**Prompt:**
Only an exact repetition of the lines from the one holding "From Mangalore to the English Channel: Dr" to the end of the data is wanted, with pictures left out.

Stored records
☆ ☆ ☆ ☆

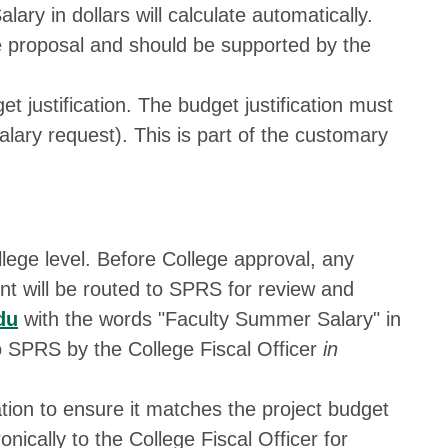
lary in dollars will calculate automatically.
e proposal and should be supported by the
t justification. The budget justification must
salary request). This is part of the customary
llege level. Before College approval, any
t will be routed to SPRS for review and
du
with the words "Faculty Summer Salary" in
o SPRS by the College Fiscal Officer
in
ation to ensure it matches the project budget
onically to the College Fiscal Officer for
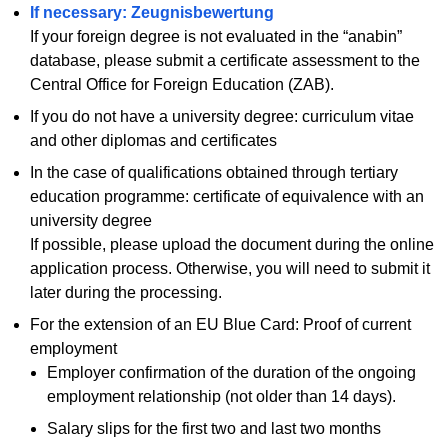
If necessary: Zeugnisbewertung
If your foreign degree is not evaluated in the “anabin”
database, please submit a certificate assessment to the
Central Office for Foreign Education (ZAB).
If you do not have a university degree: curriculum vitae
and other diplomas and certificates
In the case of qualifications obtained through tertiary
education programme: certificate of equivalence with an
university degree
If possible, please upload the document during the online
application process. Otherwise, you will need to submit it
later during the processing.
For the extension of an EU Blue Card: Proof of current
employment
Employer confirmation of the duration of the ongoing
employment relationship (not older than 14 days).
Salary slips for the first two and last two months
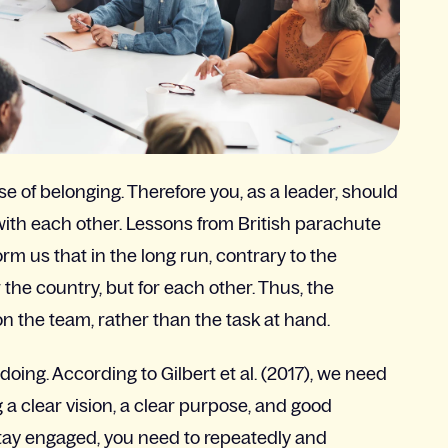
 of belonging. Therefore you, as a leader, should
with each other. Lessons from British parachute
m us that in the long run, contrary to the
the country, but for each other. Thus, the
n the team, rather than the task at hand.
ing. According to Gilbert et al. (2017), we need
a clear vision, a clear purpose, and good
o stay engaged, you need to repeatedly and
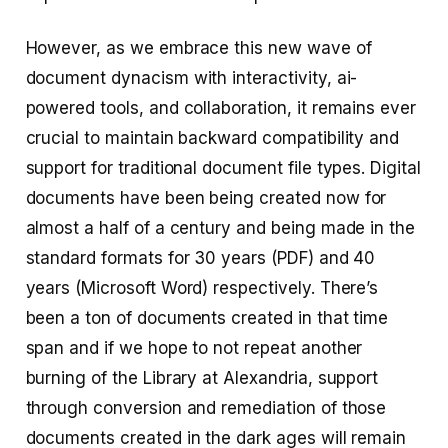
However, as we embrace this new wave of
document dynacism with interactivity, ai-
powered tools, and collaboration, it remains ever
crucial to maintain backward compatibility and
support for traditional document file types. Digital
documents have been being created now for
almost a half of a century and being made in the
standard formats for 30 years (PDF) and 40
years (Microsoft Word) respectively. There’s
been a ton of documents created in that time
span and if we hope to not repeat another
burning of the Library at Alexandria, support
through conversion and remediation of those
documents created in the dark ages will remain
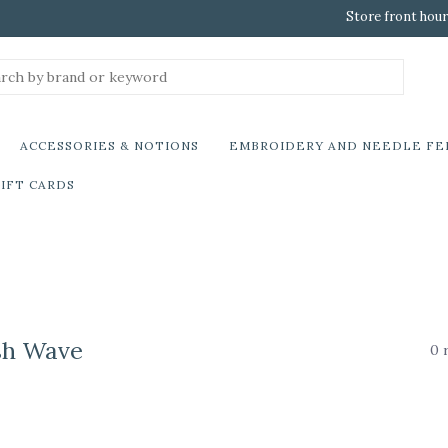
Store front hour
ACCESSORIES & NOTIONS
EMBROIDERY AND NEEDLE FE
IFT CARDS
sh Wave
0 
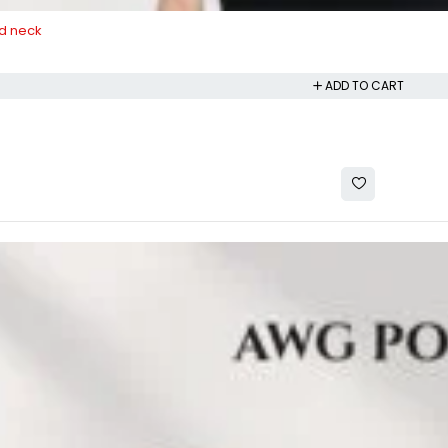
d neck
ADD TO CART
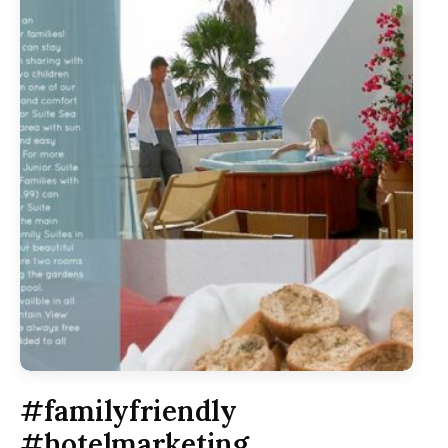
#familyfriendly
#hotelmarketing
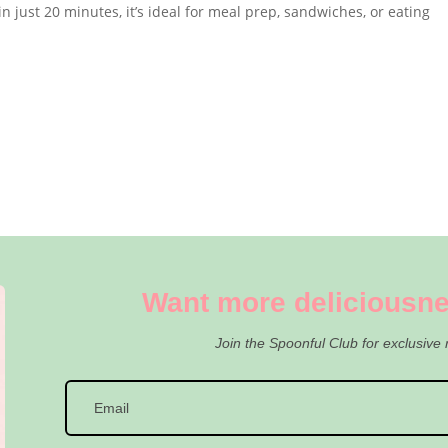
n just 20 minutes, it’s ideal for meal prep, sandwiches, or eating
Want more deliciousne
Join the Spoonful Club for exclusive 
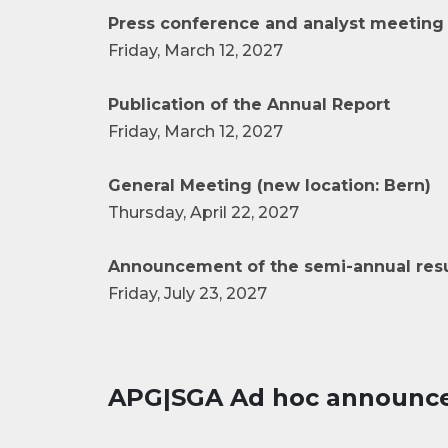
Press conference and analyst meeting 
Friday, March 12, 2027
Publication of the Annual Report
Friday, March 12, 2027
General Meeting (new location: Bern)
Thursday, April 22, 2027
Announcement of the semi-annual resu
Friday, July 23, 2027
APG|SGA Ad hoc announc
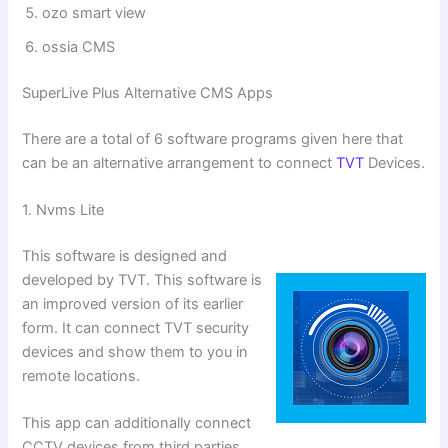
⁠ozo smart view
⁠ossia CMS
SuperLive Plus Alternative CMS Apps
There are a total of 6 software programs given here that
can be an alternative arrangement to connect
TVT
Devices.
1. Nvms Lite
This software is designed and
developed by TVT. This software is
an improved version of its earlier
form. It can connect TVT security
devices and show them to you in
remote locations.
This app can additionally connect
CCTV devices from third parties.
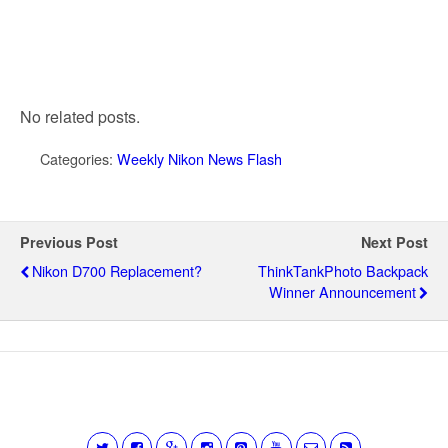
No related posts.
Categories:
Weekly Nikon News Flash
Previous Post
Next Post
Nikon D700 Replacement?
ThinkTankPhoto Backpack
Winner Announcement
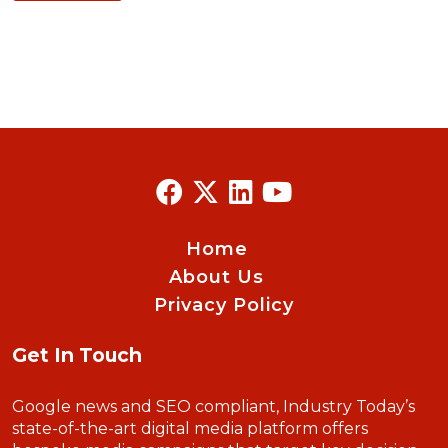
Home
About Us
Privacy Policy
Get In Touch
Google news and SEO compliant, Industry Today’s
state-of-the-art digital media platform offers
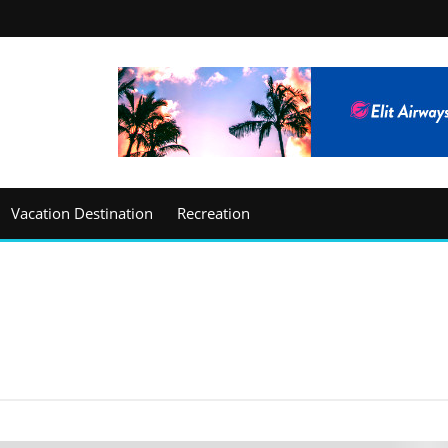
Vacation Destination
Recreation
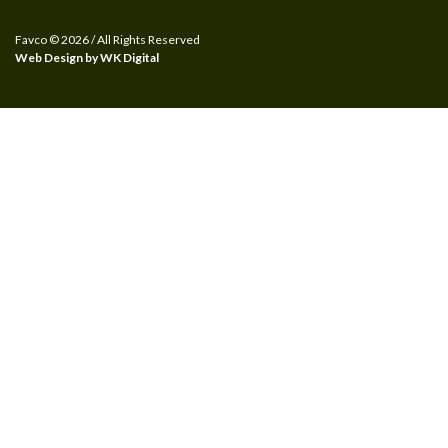
Favco © 2026 / All Rights Reserved
Web Design by WK Digital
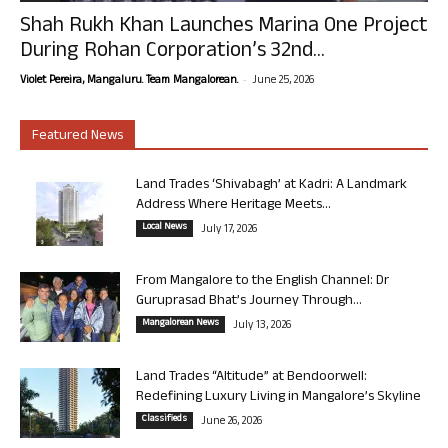
Shah Rukh Khan Launches Marina One Project
During Rohan Corporation’s 32nd...
-
Violet Pereira, Mangaluru. Team Mangalorean.
June 25, 2026
Featured News
Land Trades ‘Shivabagh’ at Kadri: A Landmark
Address Where Heritage Meets...
Local News
July 17, 2026
From Mangalore to the English Channel: Dr
Guruprasad Bhat’s Journey Through...
Mangalorean News
July 13, 2026
Land Trades “Altitude” at Bendoorwell:
Redefining Luxury Living in Mangalore’s Skyline
Classifieds
June 26, 2026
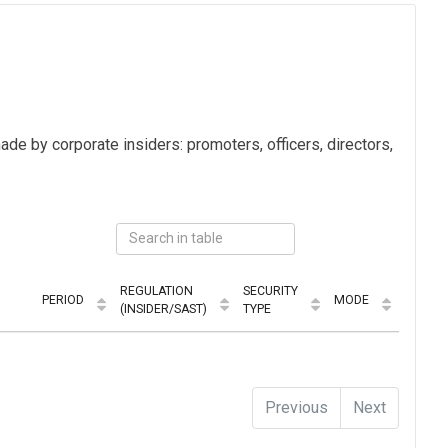
ade by corporate insiders: promoters, officers, directors,
REGULATION
SECURITY
PERIOD
MODE
(INSIDER/SAST)
TYPE
Previous
Next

☆ ☆ ☆ ☆

**Final answer:**
From Mangalore to the English Channel: Dr
Guruprasad Bhat’s Journey Through...
Mangalorean News
July 13, 2026
Land Trades “Altitude” at Bendoorwell:
Redefining Luxury Living in Mangalore’s Skyline
Classifieds
June 26, 2026
ade by corporate insiders: promoters, officers, directors,
REGULATION
SECURITY
PERIOD
MODE
(INSIDER/SAST)
TYPE
Previous
Next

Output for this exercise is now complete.